Sunday, November 18, 2012

The Book of Questions: Parents, Urine and Torture.


It's time again to delve into Gregory Stock, PH.D's borderline-inappropriate collection, The Book of Questions. Today we take the Whitman's Sampler approach:

Question 139. Would you rather spend a month on vacation with your parents or put in overtime at your current job for four weeks without extra compensation?  

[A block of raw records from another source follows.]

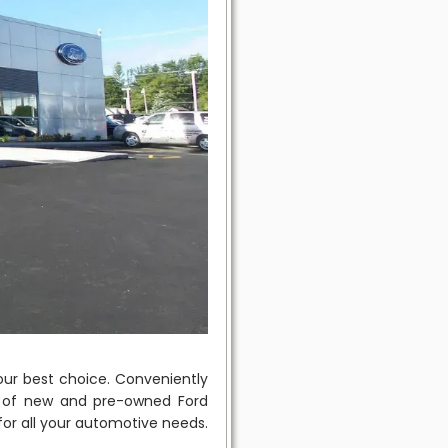
ur best choice. Conveniently
on of new and pre-owned Ford
 for all your automotive needs.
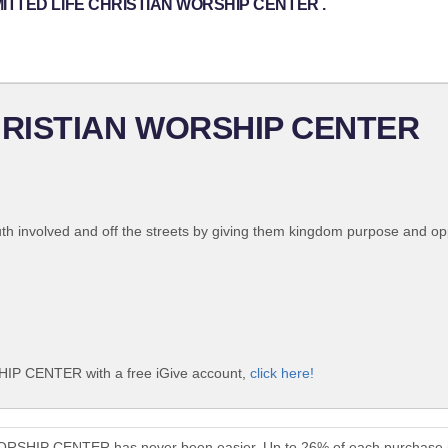
OMMITTED LIFE CHRISTIAN WORSHIP CENTER .
HRISTIAN WORSHIP CENTER
uth involved and off the streets by giving them kingdom purpose and opp
 CENTER with a free iGive account,
click here!
SHIP CENTER has never been easier. Up to 26% of each purchase i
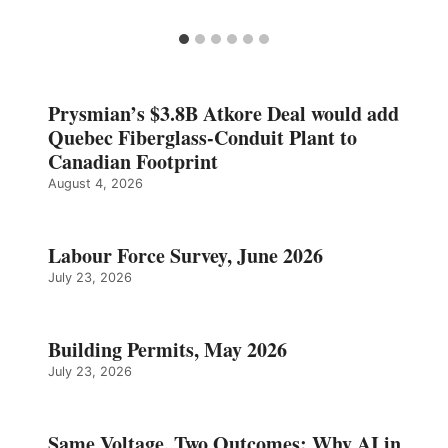
Prysmian’s $3.8B Atkore Deal would add
Quebec Fiberglass-Conduit Plant to
Canadian Footprint
August 4, 2026
Labour Force Survey, June 2026
July 23, 2026
Building Permits, May 2026
July 23, 2026
Same Voltage, Two Outcomes: Why AI in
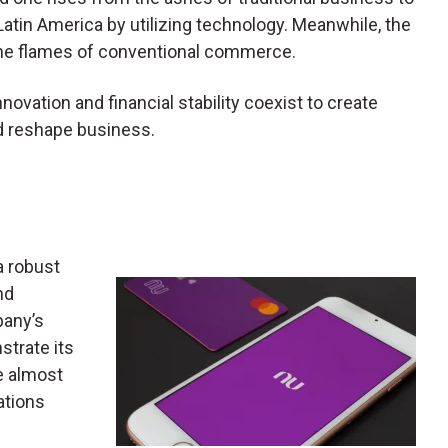
tin America by utilizing technology. Meanwhile, the
the flames of conventional commerce.
novation and financial stability coexist to create
nd reshape business.
a robust
nd
pany’s
strate its
re almost
ations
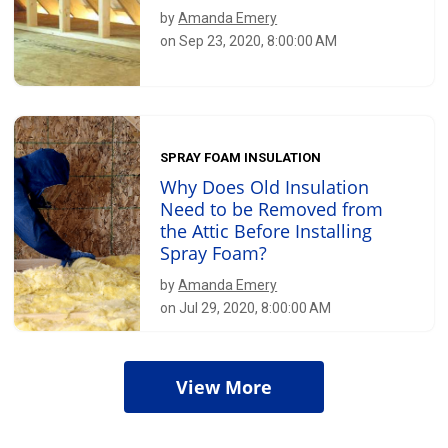
by
Amanda Emery
on Sep 23, 2020, 8:00:00 AM
SPRAY FOAM INSULATION
Why Does Old Insulation
Need to be Removed from
the Attic Before Installing
Spray Foam?
by
Amanda Emery
on Jul 29, 2020, 8:00:00 AM
View More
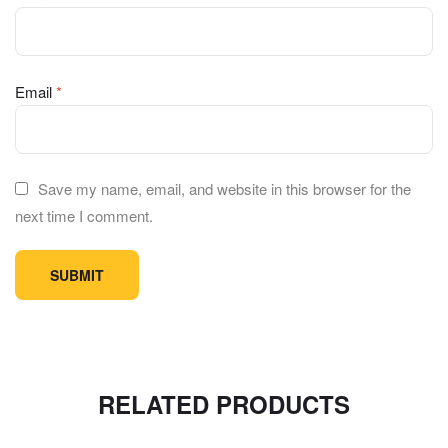
Email
*
Save my name, email, and website in this browser for the
next time I comment.
RELATED PRODUCTS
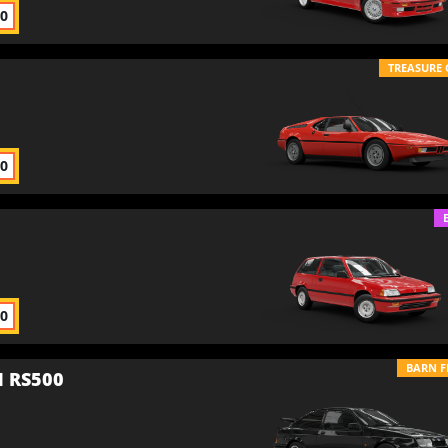
00
TREASURE 
00
00
BARN F
 RS500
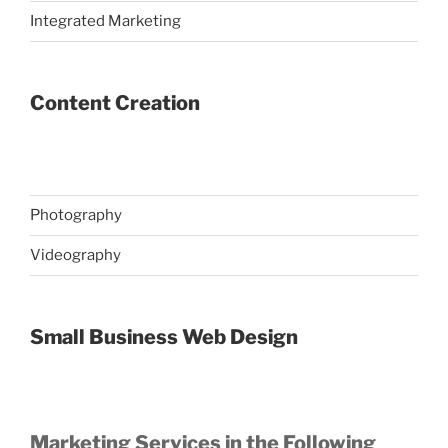
Integrated Marketing
Content Creation
Photography
Videography
Small Business Web Design
Marketing Services in the Following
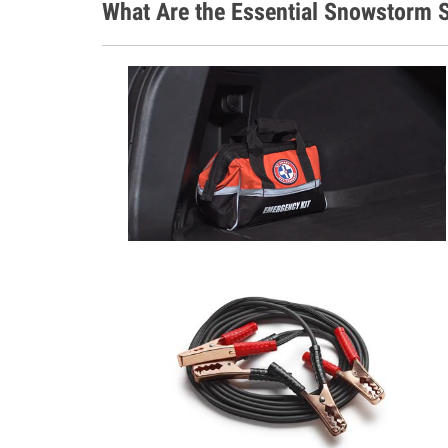
What Are the Essential Snowstorm S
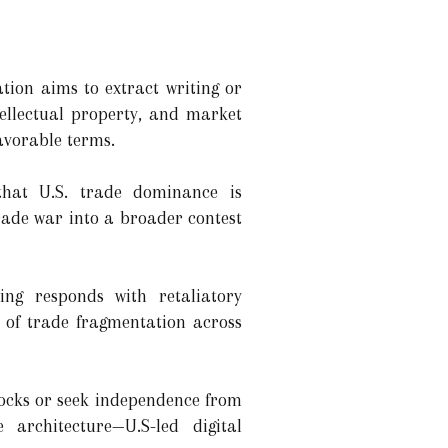
tion aims to extract writing or
tellectual property, and market
avorable terms.
 that U.S. trade dominance is
trade war into a broader contest
ing responds with retaliatory
e of trade fragmentation across
locks or seek independence from
 architecture—U.S-led digital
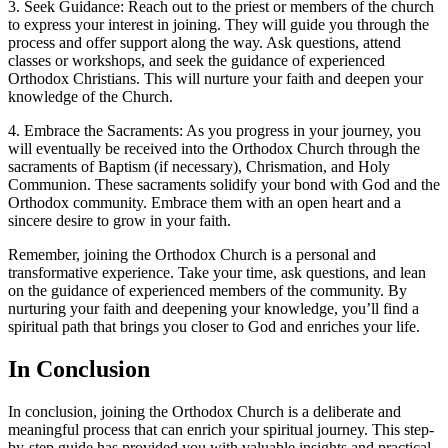
3. Seek Guidance: Reach out to the priest or‌ members of the church
to express your interest in joining. They will ​guide ​you through the
process ‌and offer⁢ support along the way. Ask questions, attend
classes or workshops, and seek‍ the guidance of experienced
Orthodox ⁤Christians. This will nurture your‍ faith and ⁢deepen your‍
knowledge of the Church.
4. Embrace the Sacraments: As‍ you progress in your journey, you
will ⁣eventually be received into the Orthodox ​Church through the
sacraments of Baptism (if necessary), Chrismation, and Holy
Communion. These⁤ sacraments solidify your bond with God and the
Orthodox community. Embrace them with an‍ open heart‌ and a
sincere desire to grow ⁣in your faith.
Remember, joining ⁤the Orthodox Church is a ‍personal and
transformative experience. ‍Take your time, ask⁢ questions, and lean
⁣on the ⁤guidance of experienced members of the community. By
nurturing your faith and deepening your knowledge, you’ll find a
spiritual‍ path that brings you ⁢closer ⁢to God ​and‌ enriches your life. ⁢
In Conclusion
In conclusion, joining the ‍Orthodox Church is a deliberate and
meaningful process that can enrich‍ your spiritual journey. This step-
by-step‍ guide has provided ‌you with valuable insights and practical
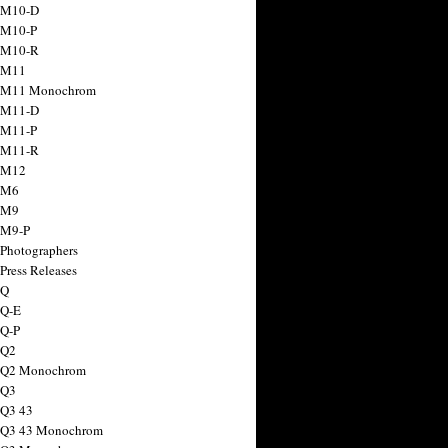
 M10-D
 M10-P
 M10-R
 M11
a M11 Monochrom
 M11-D
 M11-P
 M11-R
 M12
 M6
 M9
 M9-P
 Photographers
Press Releases
 Q
 Q-E
 Q-P
 Q2
a Q2 Monochrom
 Q3
 Q3 43
 Q3 43 Monochrom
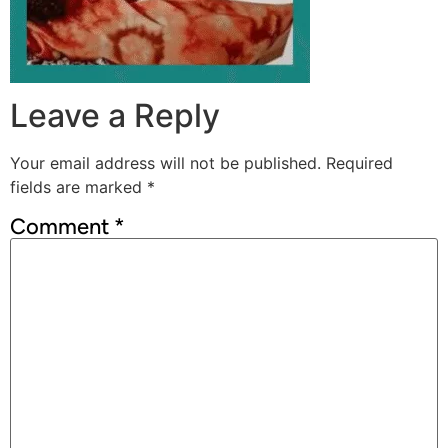
Leave a Reply
Your email address will not be published.
Required
fields are marked
*
Comment
*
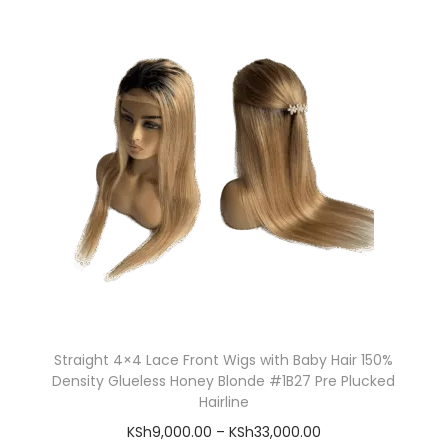
Straight 4×4 Lace Front Wigs with Baby Hair 150%
Density Glueless Honey Blonde #1B27 Pre Plucked
Hairline
KSh
9,000.00
–
KSh
33,000.00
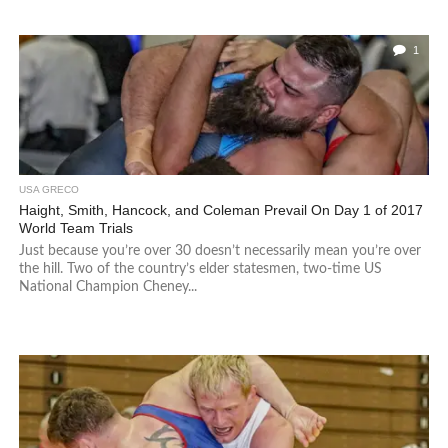
1
USA GRECO
Haight, Smith, Hancock, and Coleman Prevail On Day 1 of 2017
World Team Trials
Just because you’re over 30 doesn’t necessarily mean you’re over
the hill. Two of the country’s elder statesmen, two-time US
National Champion Cheney...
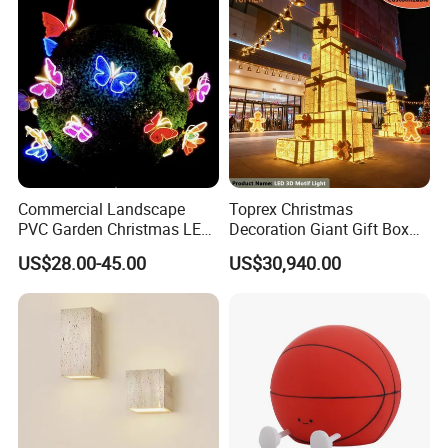
Collection Decorative
Commercial Landscape
Toprex Christmas
PVC Garden Christmas LED
Decoration Giant Gift Box
Butterfly Lamp Holiday
LED Light Commercial
US$28.00-45.00
US$30,940.00
Decoration Outdoor Motif
Holiday Malls Events
Light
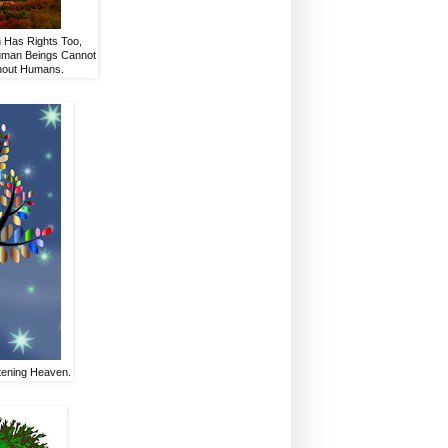
h Has Rights Too,
Human Beings Cannot
thout Humans.
stening Heaven.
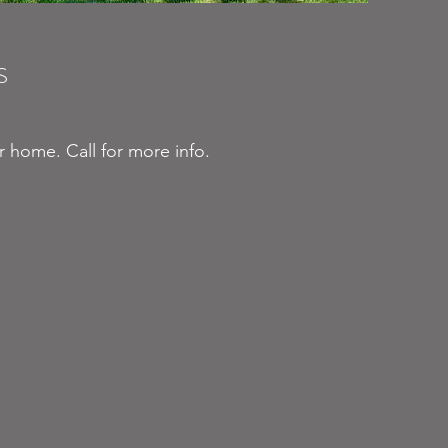
S
ur home. Call for more info.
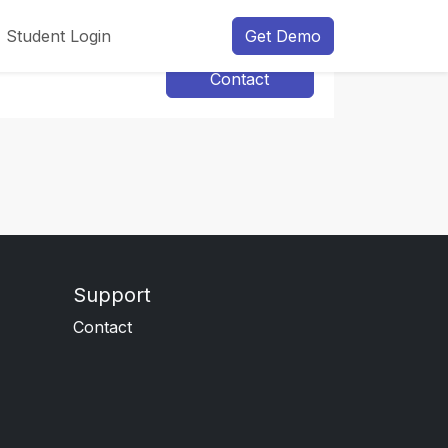
Student Login
Get Demo
Contact
Support
Contact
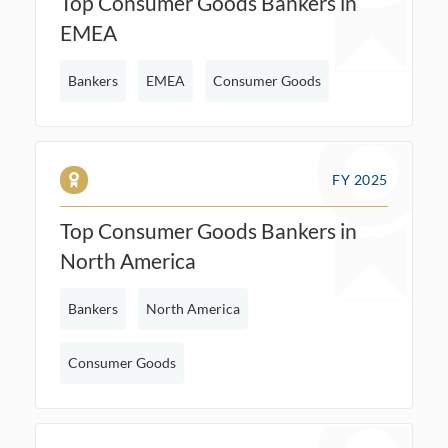
Top Consumer Goods Bankers in
EMEA
Bankers
EMEA
Consumer Goods
FY 2025
Top Consumer Goods Bankers in
North America
Bankers
North America
Consumer Goods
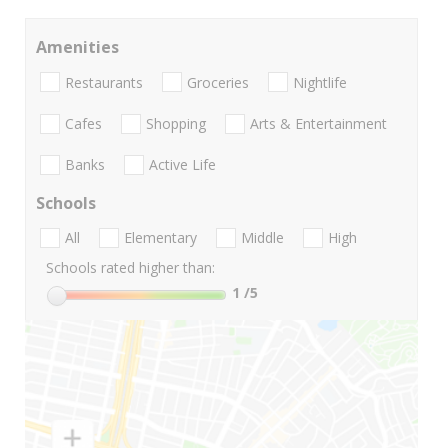
Amenities
Restaurants
Groceries
Nightlife
Cafes
Shopping
Arts & Entertainment
Banks
Active Life
Schools
All
Elementary
Middle
High
Schools rated higher than:
1
/5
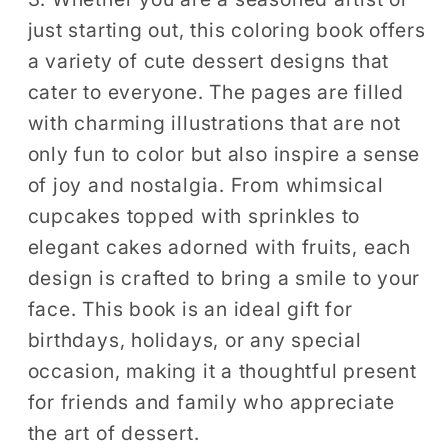
just starting out, this coloring book offers
a variety of cute dessert designs that
cater to everyone. The pages are filled
with charming illustrations that are not
only fun to color but also inspire a sense
of joy and nostalgia. From whimsical
cupcakes topped with sprinkles to
elegant cakes adorned with fruits, each
design is crafted to bring a smile to your
face. This book is an ideal gift for
birthdays, holidays, or any special
occasion, making it a thoughtful present
for friends and family who appreciate
the art of dessert.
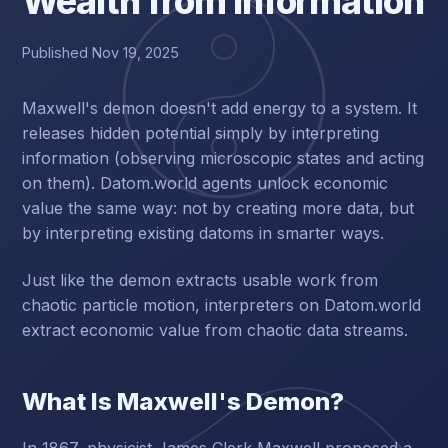
Wealth from Information
Published Nov 19, 2025
Maxwell's demon doesn't add energy to a system. It
releases hidden potential simply by interpreting
information (observing microscopic states and acting
on them). Datom.world agents unlock economic
value the same way: not by creating more data, but
by interpreting existing datoms in smarter ways.
Just like the demon extracts usable work from
chaotic particle motion, interpreters on Datom.world
extract economic value from chaotic data streams.
What Is Maxwell's Demon?
In 1867, physicist James Clerk Maxwell proposed a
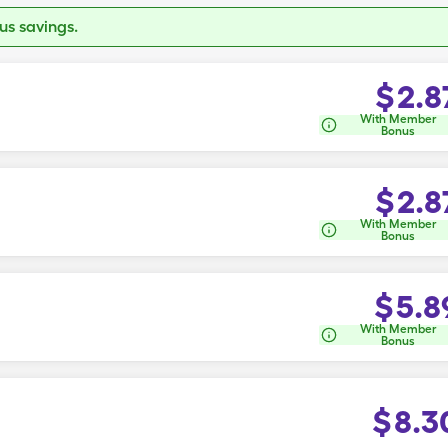
s savings.
$
2.8
With Member
Bonus
$
2.8
With Member
Bonus
$
5.8
With Member
Bonus
$
8.3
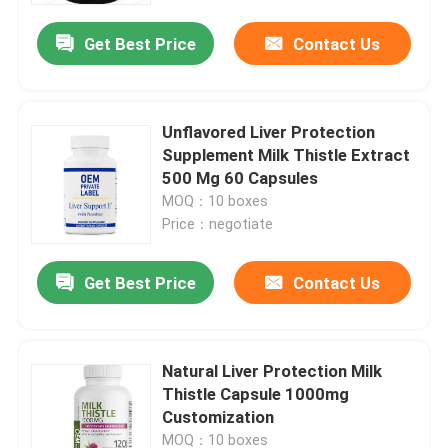
Get Best Price
Contact Us
Unflavored Liver Protection
Supplement Milk Thistle Extract
500 Mg 60 Capsules
MOQ：10 boxes
Price：negotiate
Get Best Price
Contact Us
Home
Natural Liver Protection Milk
Products
Thistle Capsule 1000mg
Customization
Videos
MOQ：10 boxes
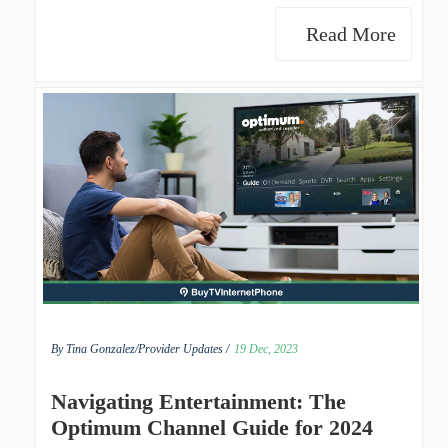
Read More
By Tina Gonzalez/
Provider Updates /
19 Dec, 2023
Navigating Entertainment: The
Optimum Channel Guide for 2024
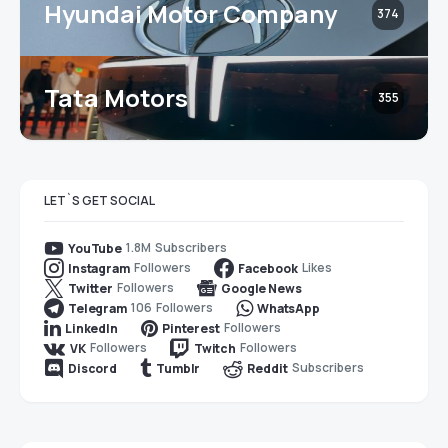
Hyundai Motor Company
374
Tata Motors
355
LET`S GET SOCIAL
1.8M
Subscribers
YouTube
Followers
Likes
Instagram
Facebook
Followers
Twitter
Google News
106
Followers
Telegram
WhatsApp
Followers
LinkedIn
Pinterest
Followers
Followers
VK
Twitch
Subscribers
Discord
Tumblr
Reddit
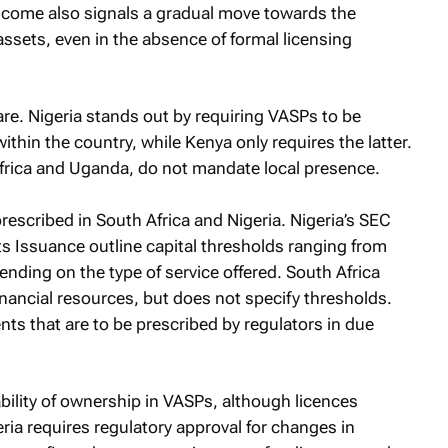
income also signals a gradual move towards the
 assets, even in the absence of formal licensing
re. Nigeria stands out by requiring VASPs to be
ithin the country, while Kenya only requires the latter.
Africa and Uganda, do not mandate local presence.
escribed in South Africa and Nigeria. Nigeria’s SEC
 Issuance outline capital thresholds ranging from
nding on the type of service offered. South Africa
nancial resources, but does not specify thresholds.
nts that are to be prescribed by regulators in due
ability of ownership in VASPs, although licences
ria requires regulatory approval for changes in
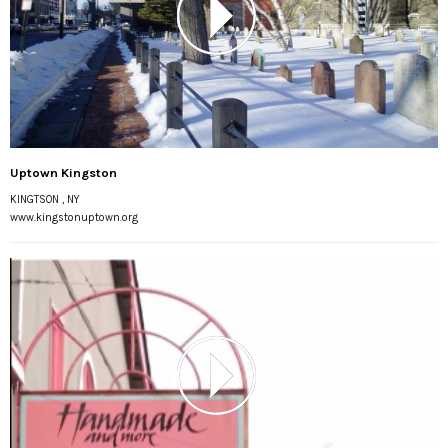
Uptown Kingston
KINGTSON , NY
www.kingstonuptown.org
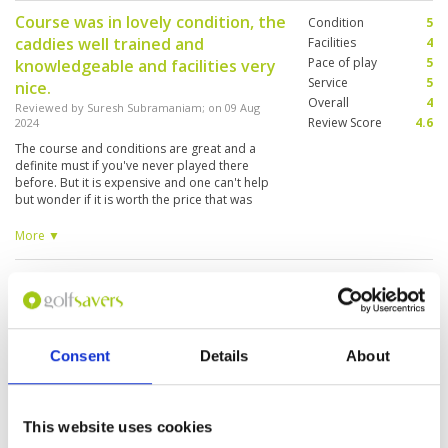
Course was in lovely condition, the
Condition
5
caddies well trained and
Facilities
4
Pace of play
5
knowledgeable and facilities very
Service
5
nice.
Overall
4
Reviewed by
Suresh Subramaniam
; on
09 Aug
Review Score
4.6
2024
The course and conditions are great and a
definite must if you've never played there
before. But it is expensive and one can't help
but wonder if it is worth the price that was
charged, especially when compared to courses
in Hua Hin (Black Mountain/Pineapple) or
More ▼
Bangkok (Alpine).. But an enjoyable day
nonetheless.
The Plantation course is as good
Condition
5
as old course, nice and beautiful.
Facilities
5
Pace of play
5
Reviewed by
THOMAS CHUNG
; on
01 Aug 2024
Service
5
The Plantation course is a very good design on
Consent
Details
About
Overall
5
the fairway and green, lots of challenges also
Review Score
5
the caddies are nice and experienced.
This website uses cookies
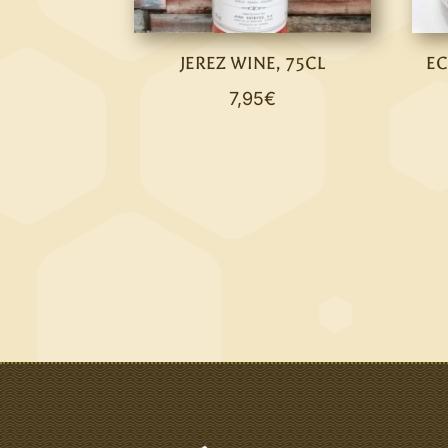
JEREZ WINE, 75CL
EC
7,95
€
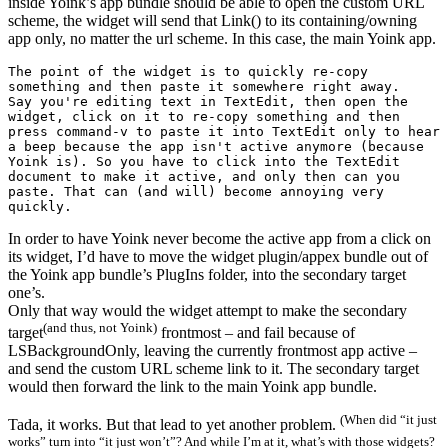
inside Yoink’s app bundle should be able to open the custom URL
scheme, the widget will send that Link() to its containing/owning
app only, no matter the url scheme. In this case, the main Yoink app.
The point of the widget is to quickly re-copy 
something and then paste it somewhere right away.

Say you're editing text in TextEdit, then open the 
widget, click on it to re-copy something and then 
press command-v to paste it into TextEdit only to hear 
a beep because the app isn't active anymore (because 
Yoink is). So you have to click into the TextEdit 
document to make it active, and only then can you 
paste. That can (and will) become annoying very 
quickly.
In order to have Yoink never become the active app from a click on
its widget, I’d have to move the widget plugin/appex bundle out of
the Yoink app bundle’s PlugIns folder, into the secondary target
one’s.
Only that way would the widget attempt to make the secondary
(and thus, not Yoink)
target
frontmost – and fail because of
LSBackgroundOnly, leaving the currently frontmost app active –
and send the custom URL scheme link to it. The secondary target
would then forward the link to the main Yoink app bundle.
(When did “it just
Tada, it works. But that lead to yet another problem.
works” turn into “it just won’t”? And while I’m at it, what’s with those widgets?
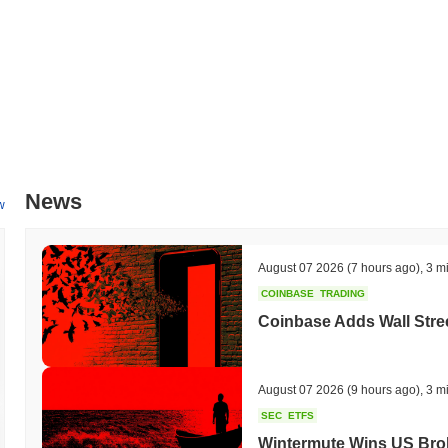
and experience, targeted for Q1 2024. This includes the introduction 
will allow users to track performance metrics and market trends more e
with several major sports leagues to expand its ecosystem, with par
These initiatives aim to improve user interaction and broaden the pla
milestones will be monitored through their official channels.
What makes SportsIcon stand out?
SportsIcon distinguishes itself through its unique focus on bridging
platform utilizes a Layer 1 blockchain architecture, which enables se
News
design supports high throughput and low latency, ensuring that users c
w
key feature of SportsIcon is its integration of non-fungible tokens (N
and trade digital memorabilia. This innovative approach not only en
athletes and sports organizations. Additionally, SportsIcon emphasiz
August 07 2026
(7 hours ago)
,
3 m
in decision-making processes regarding platform developments and pa
COINBASE
TRADING
with various sports entities, enhancing its credibility and reach withi
advanced blockchain technology, unique NFT offerings, and community-
Coinbase Adds Wall Stree
landscape of sports and cryptocurrency.
What can you do with SportsIcon?
August 07 2026
(9 hours ago)
,
3 m
The $ICONS token serves multiple practical utilities within the Spor
SEC
ETFS
fees associated with various platform activities, enabling them to ac
Wintermute Wins US Brok
opportunity to stake their tokens, contributing to the network's security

Wow. Do people really hate their parents this much? Call me naive but I think my parents are great. I wish I had the money to take them on vacation. If I could I would fly us to Italy for a month and I would eat cannoli with my mom and go to a Parmesan factory with my Dad and we would drink wine and laugh and they would fall asleep by 9pm and I would have feverish late night rendezvous (is there an Italian phrase for that?) with a steamy motorcycle-riding local named Nico who has magic stubble that doesn't slice your face when you kiss him. Seriously, even if you aren't tight with your parents, vacations naturally allow for doing your own thing so you wouldn't have to spend time with them if you just organized your schedule well. And isn't anything better than working overtime without getting paid?? I don't know about you but I'm salaried and I clock out at 5pm on the nose. Anything more than that and the Resentment Calculator kicks in. "It's 5:22! That's $12.87 down the drain if I left RIGHT NOW" I’m sorry, even if you can't stand your parents, this question boils down to Vacation vs. Work and vacation must win. 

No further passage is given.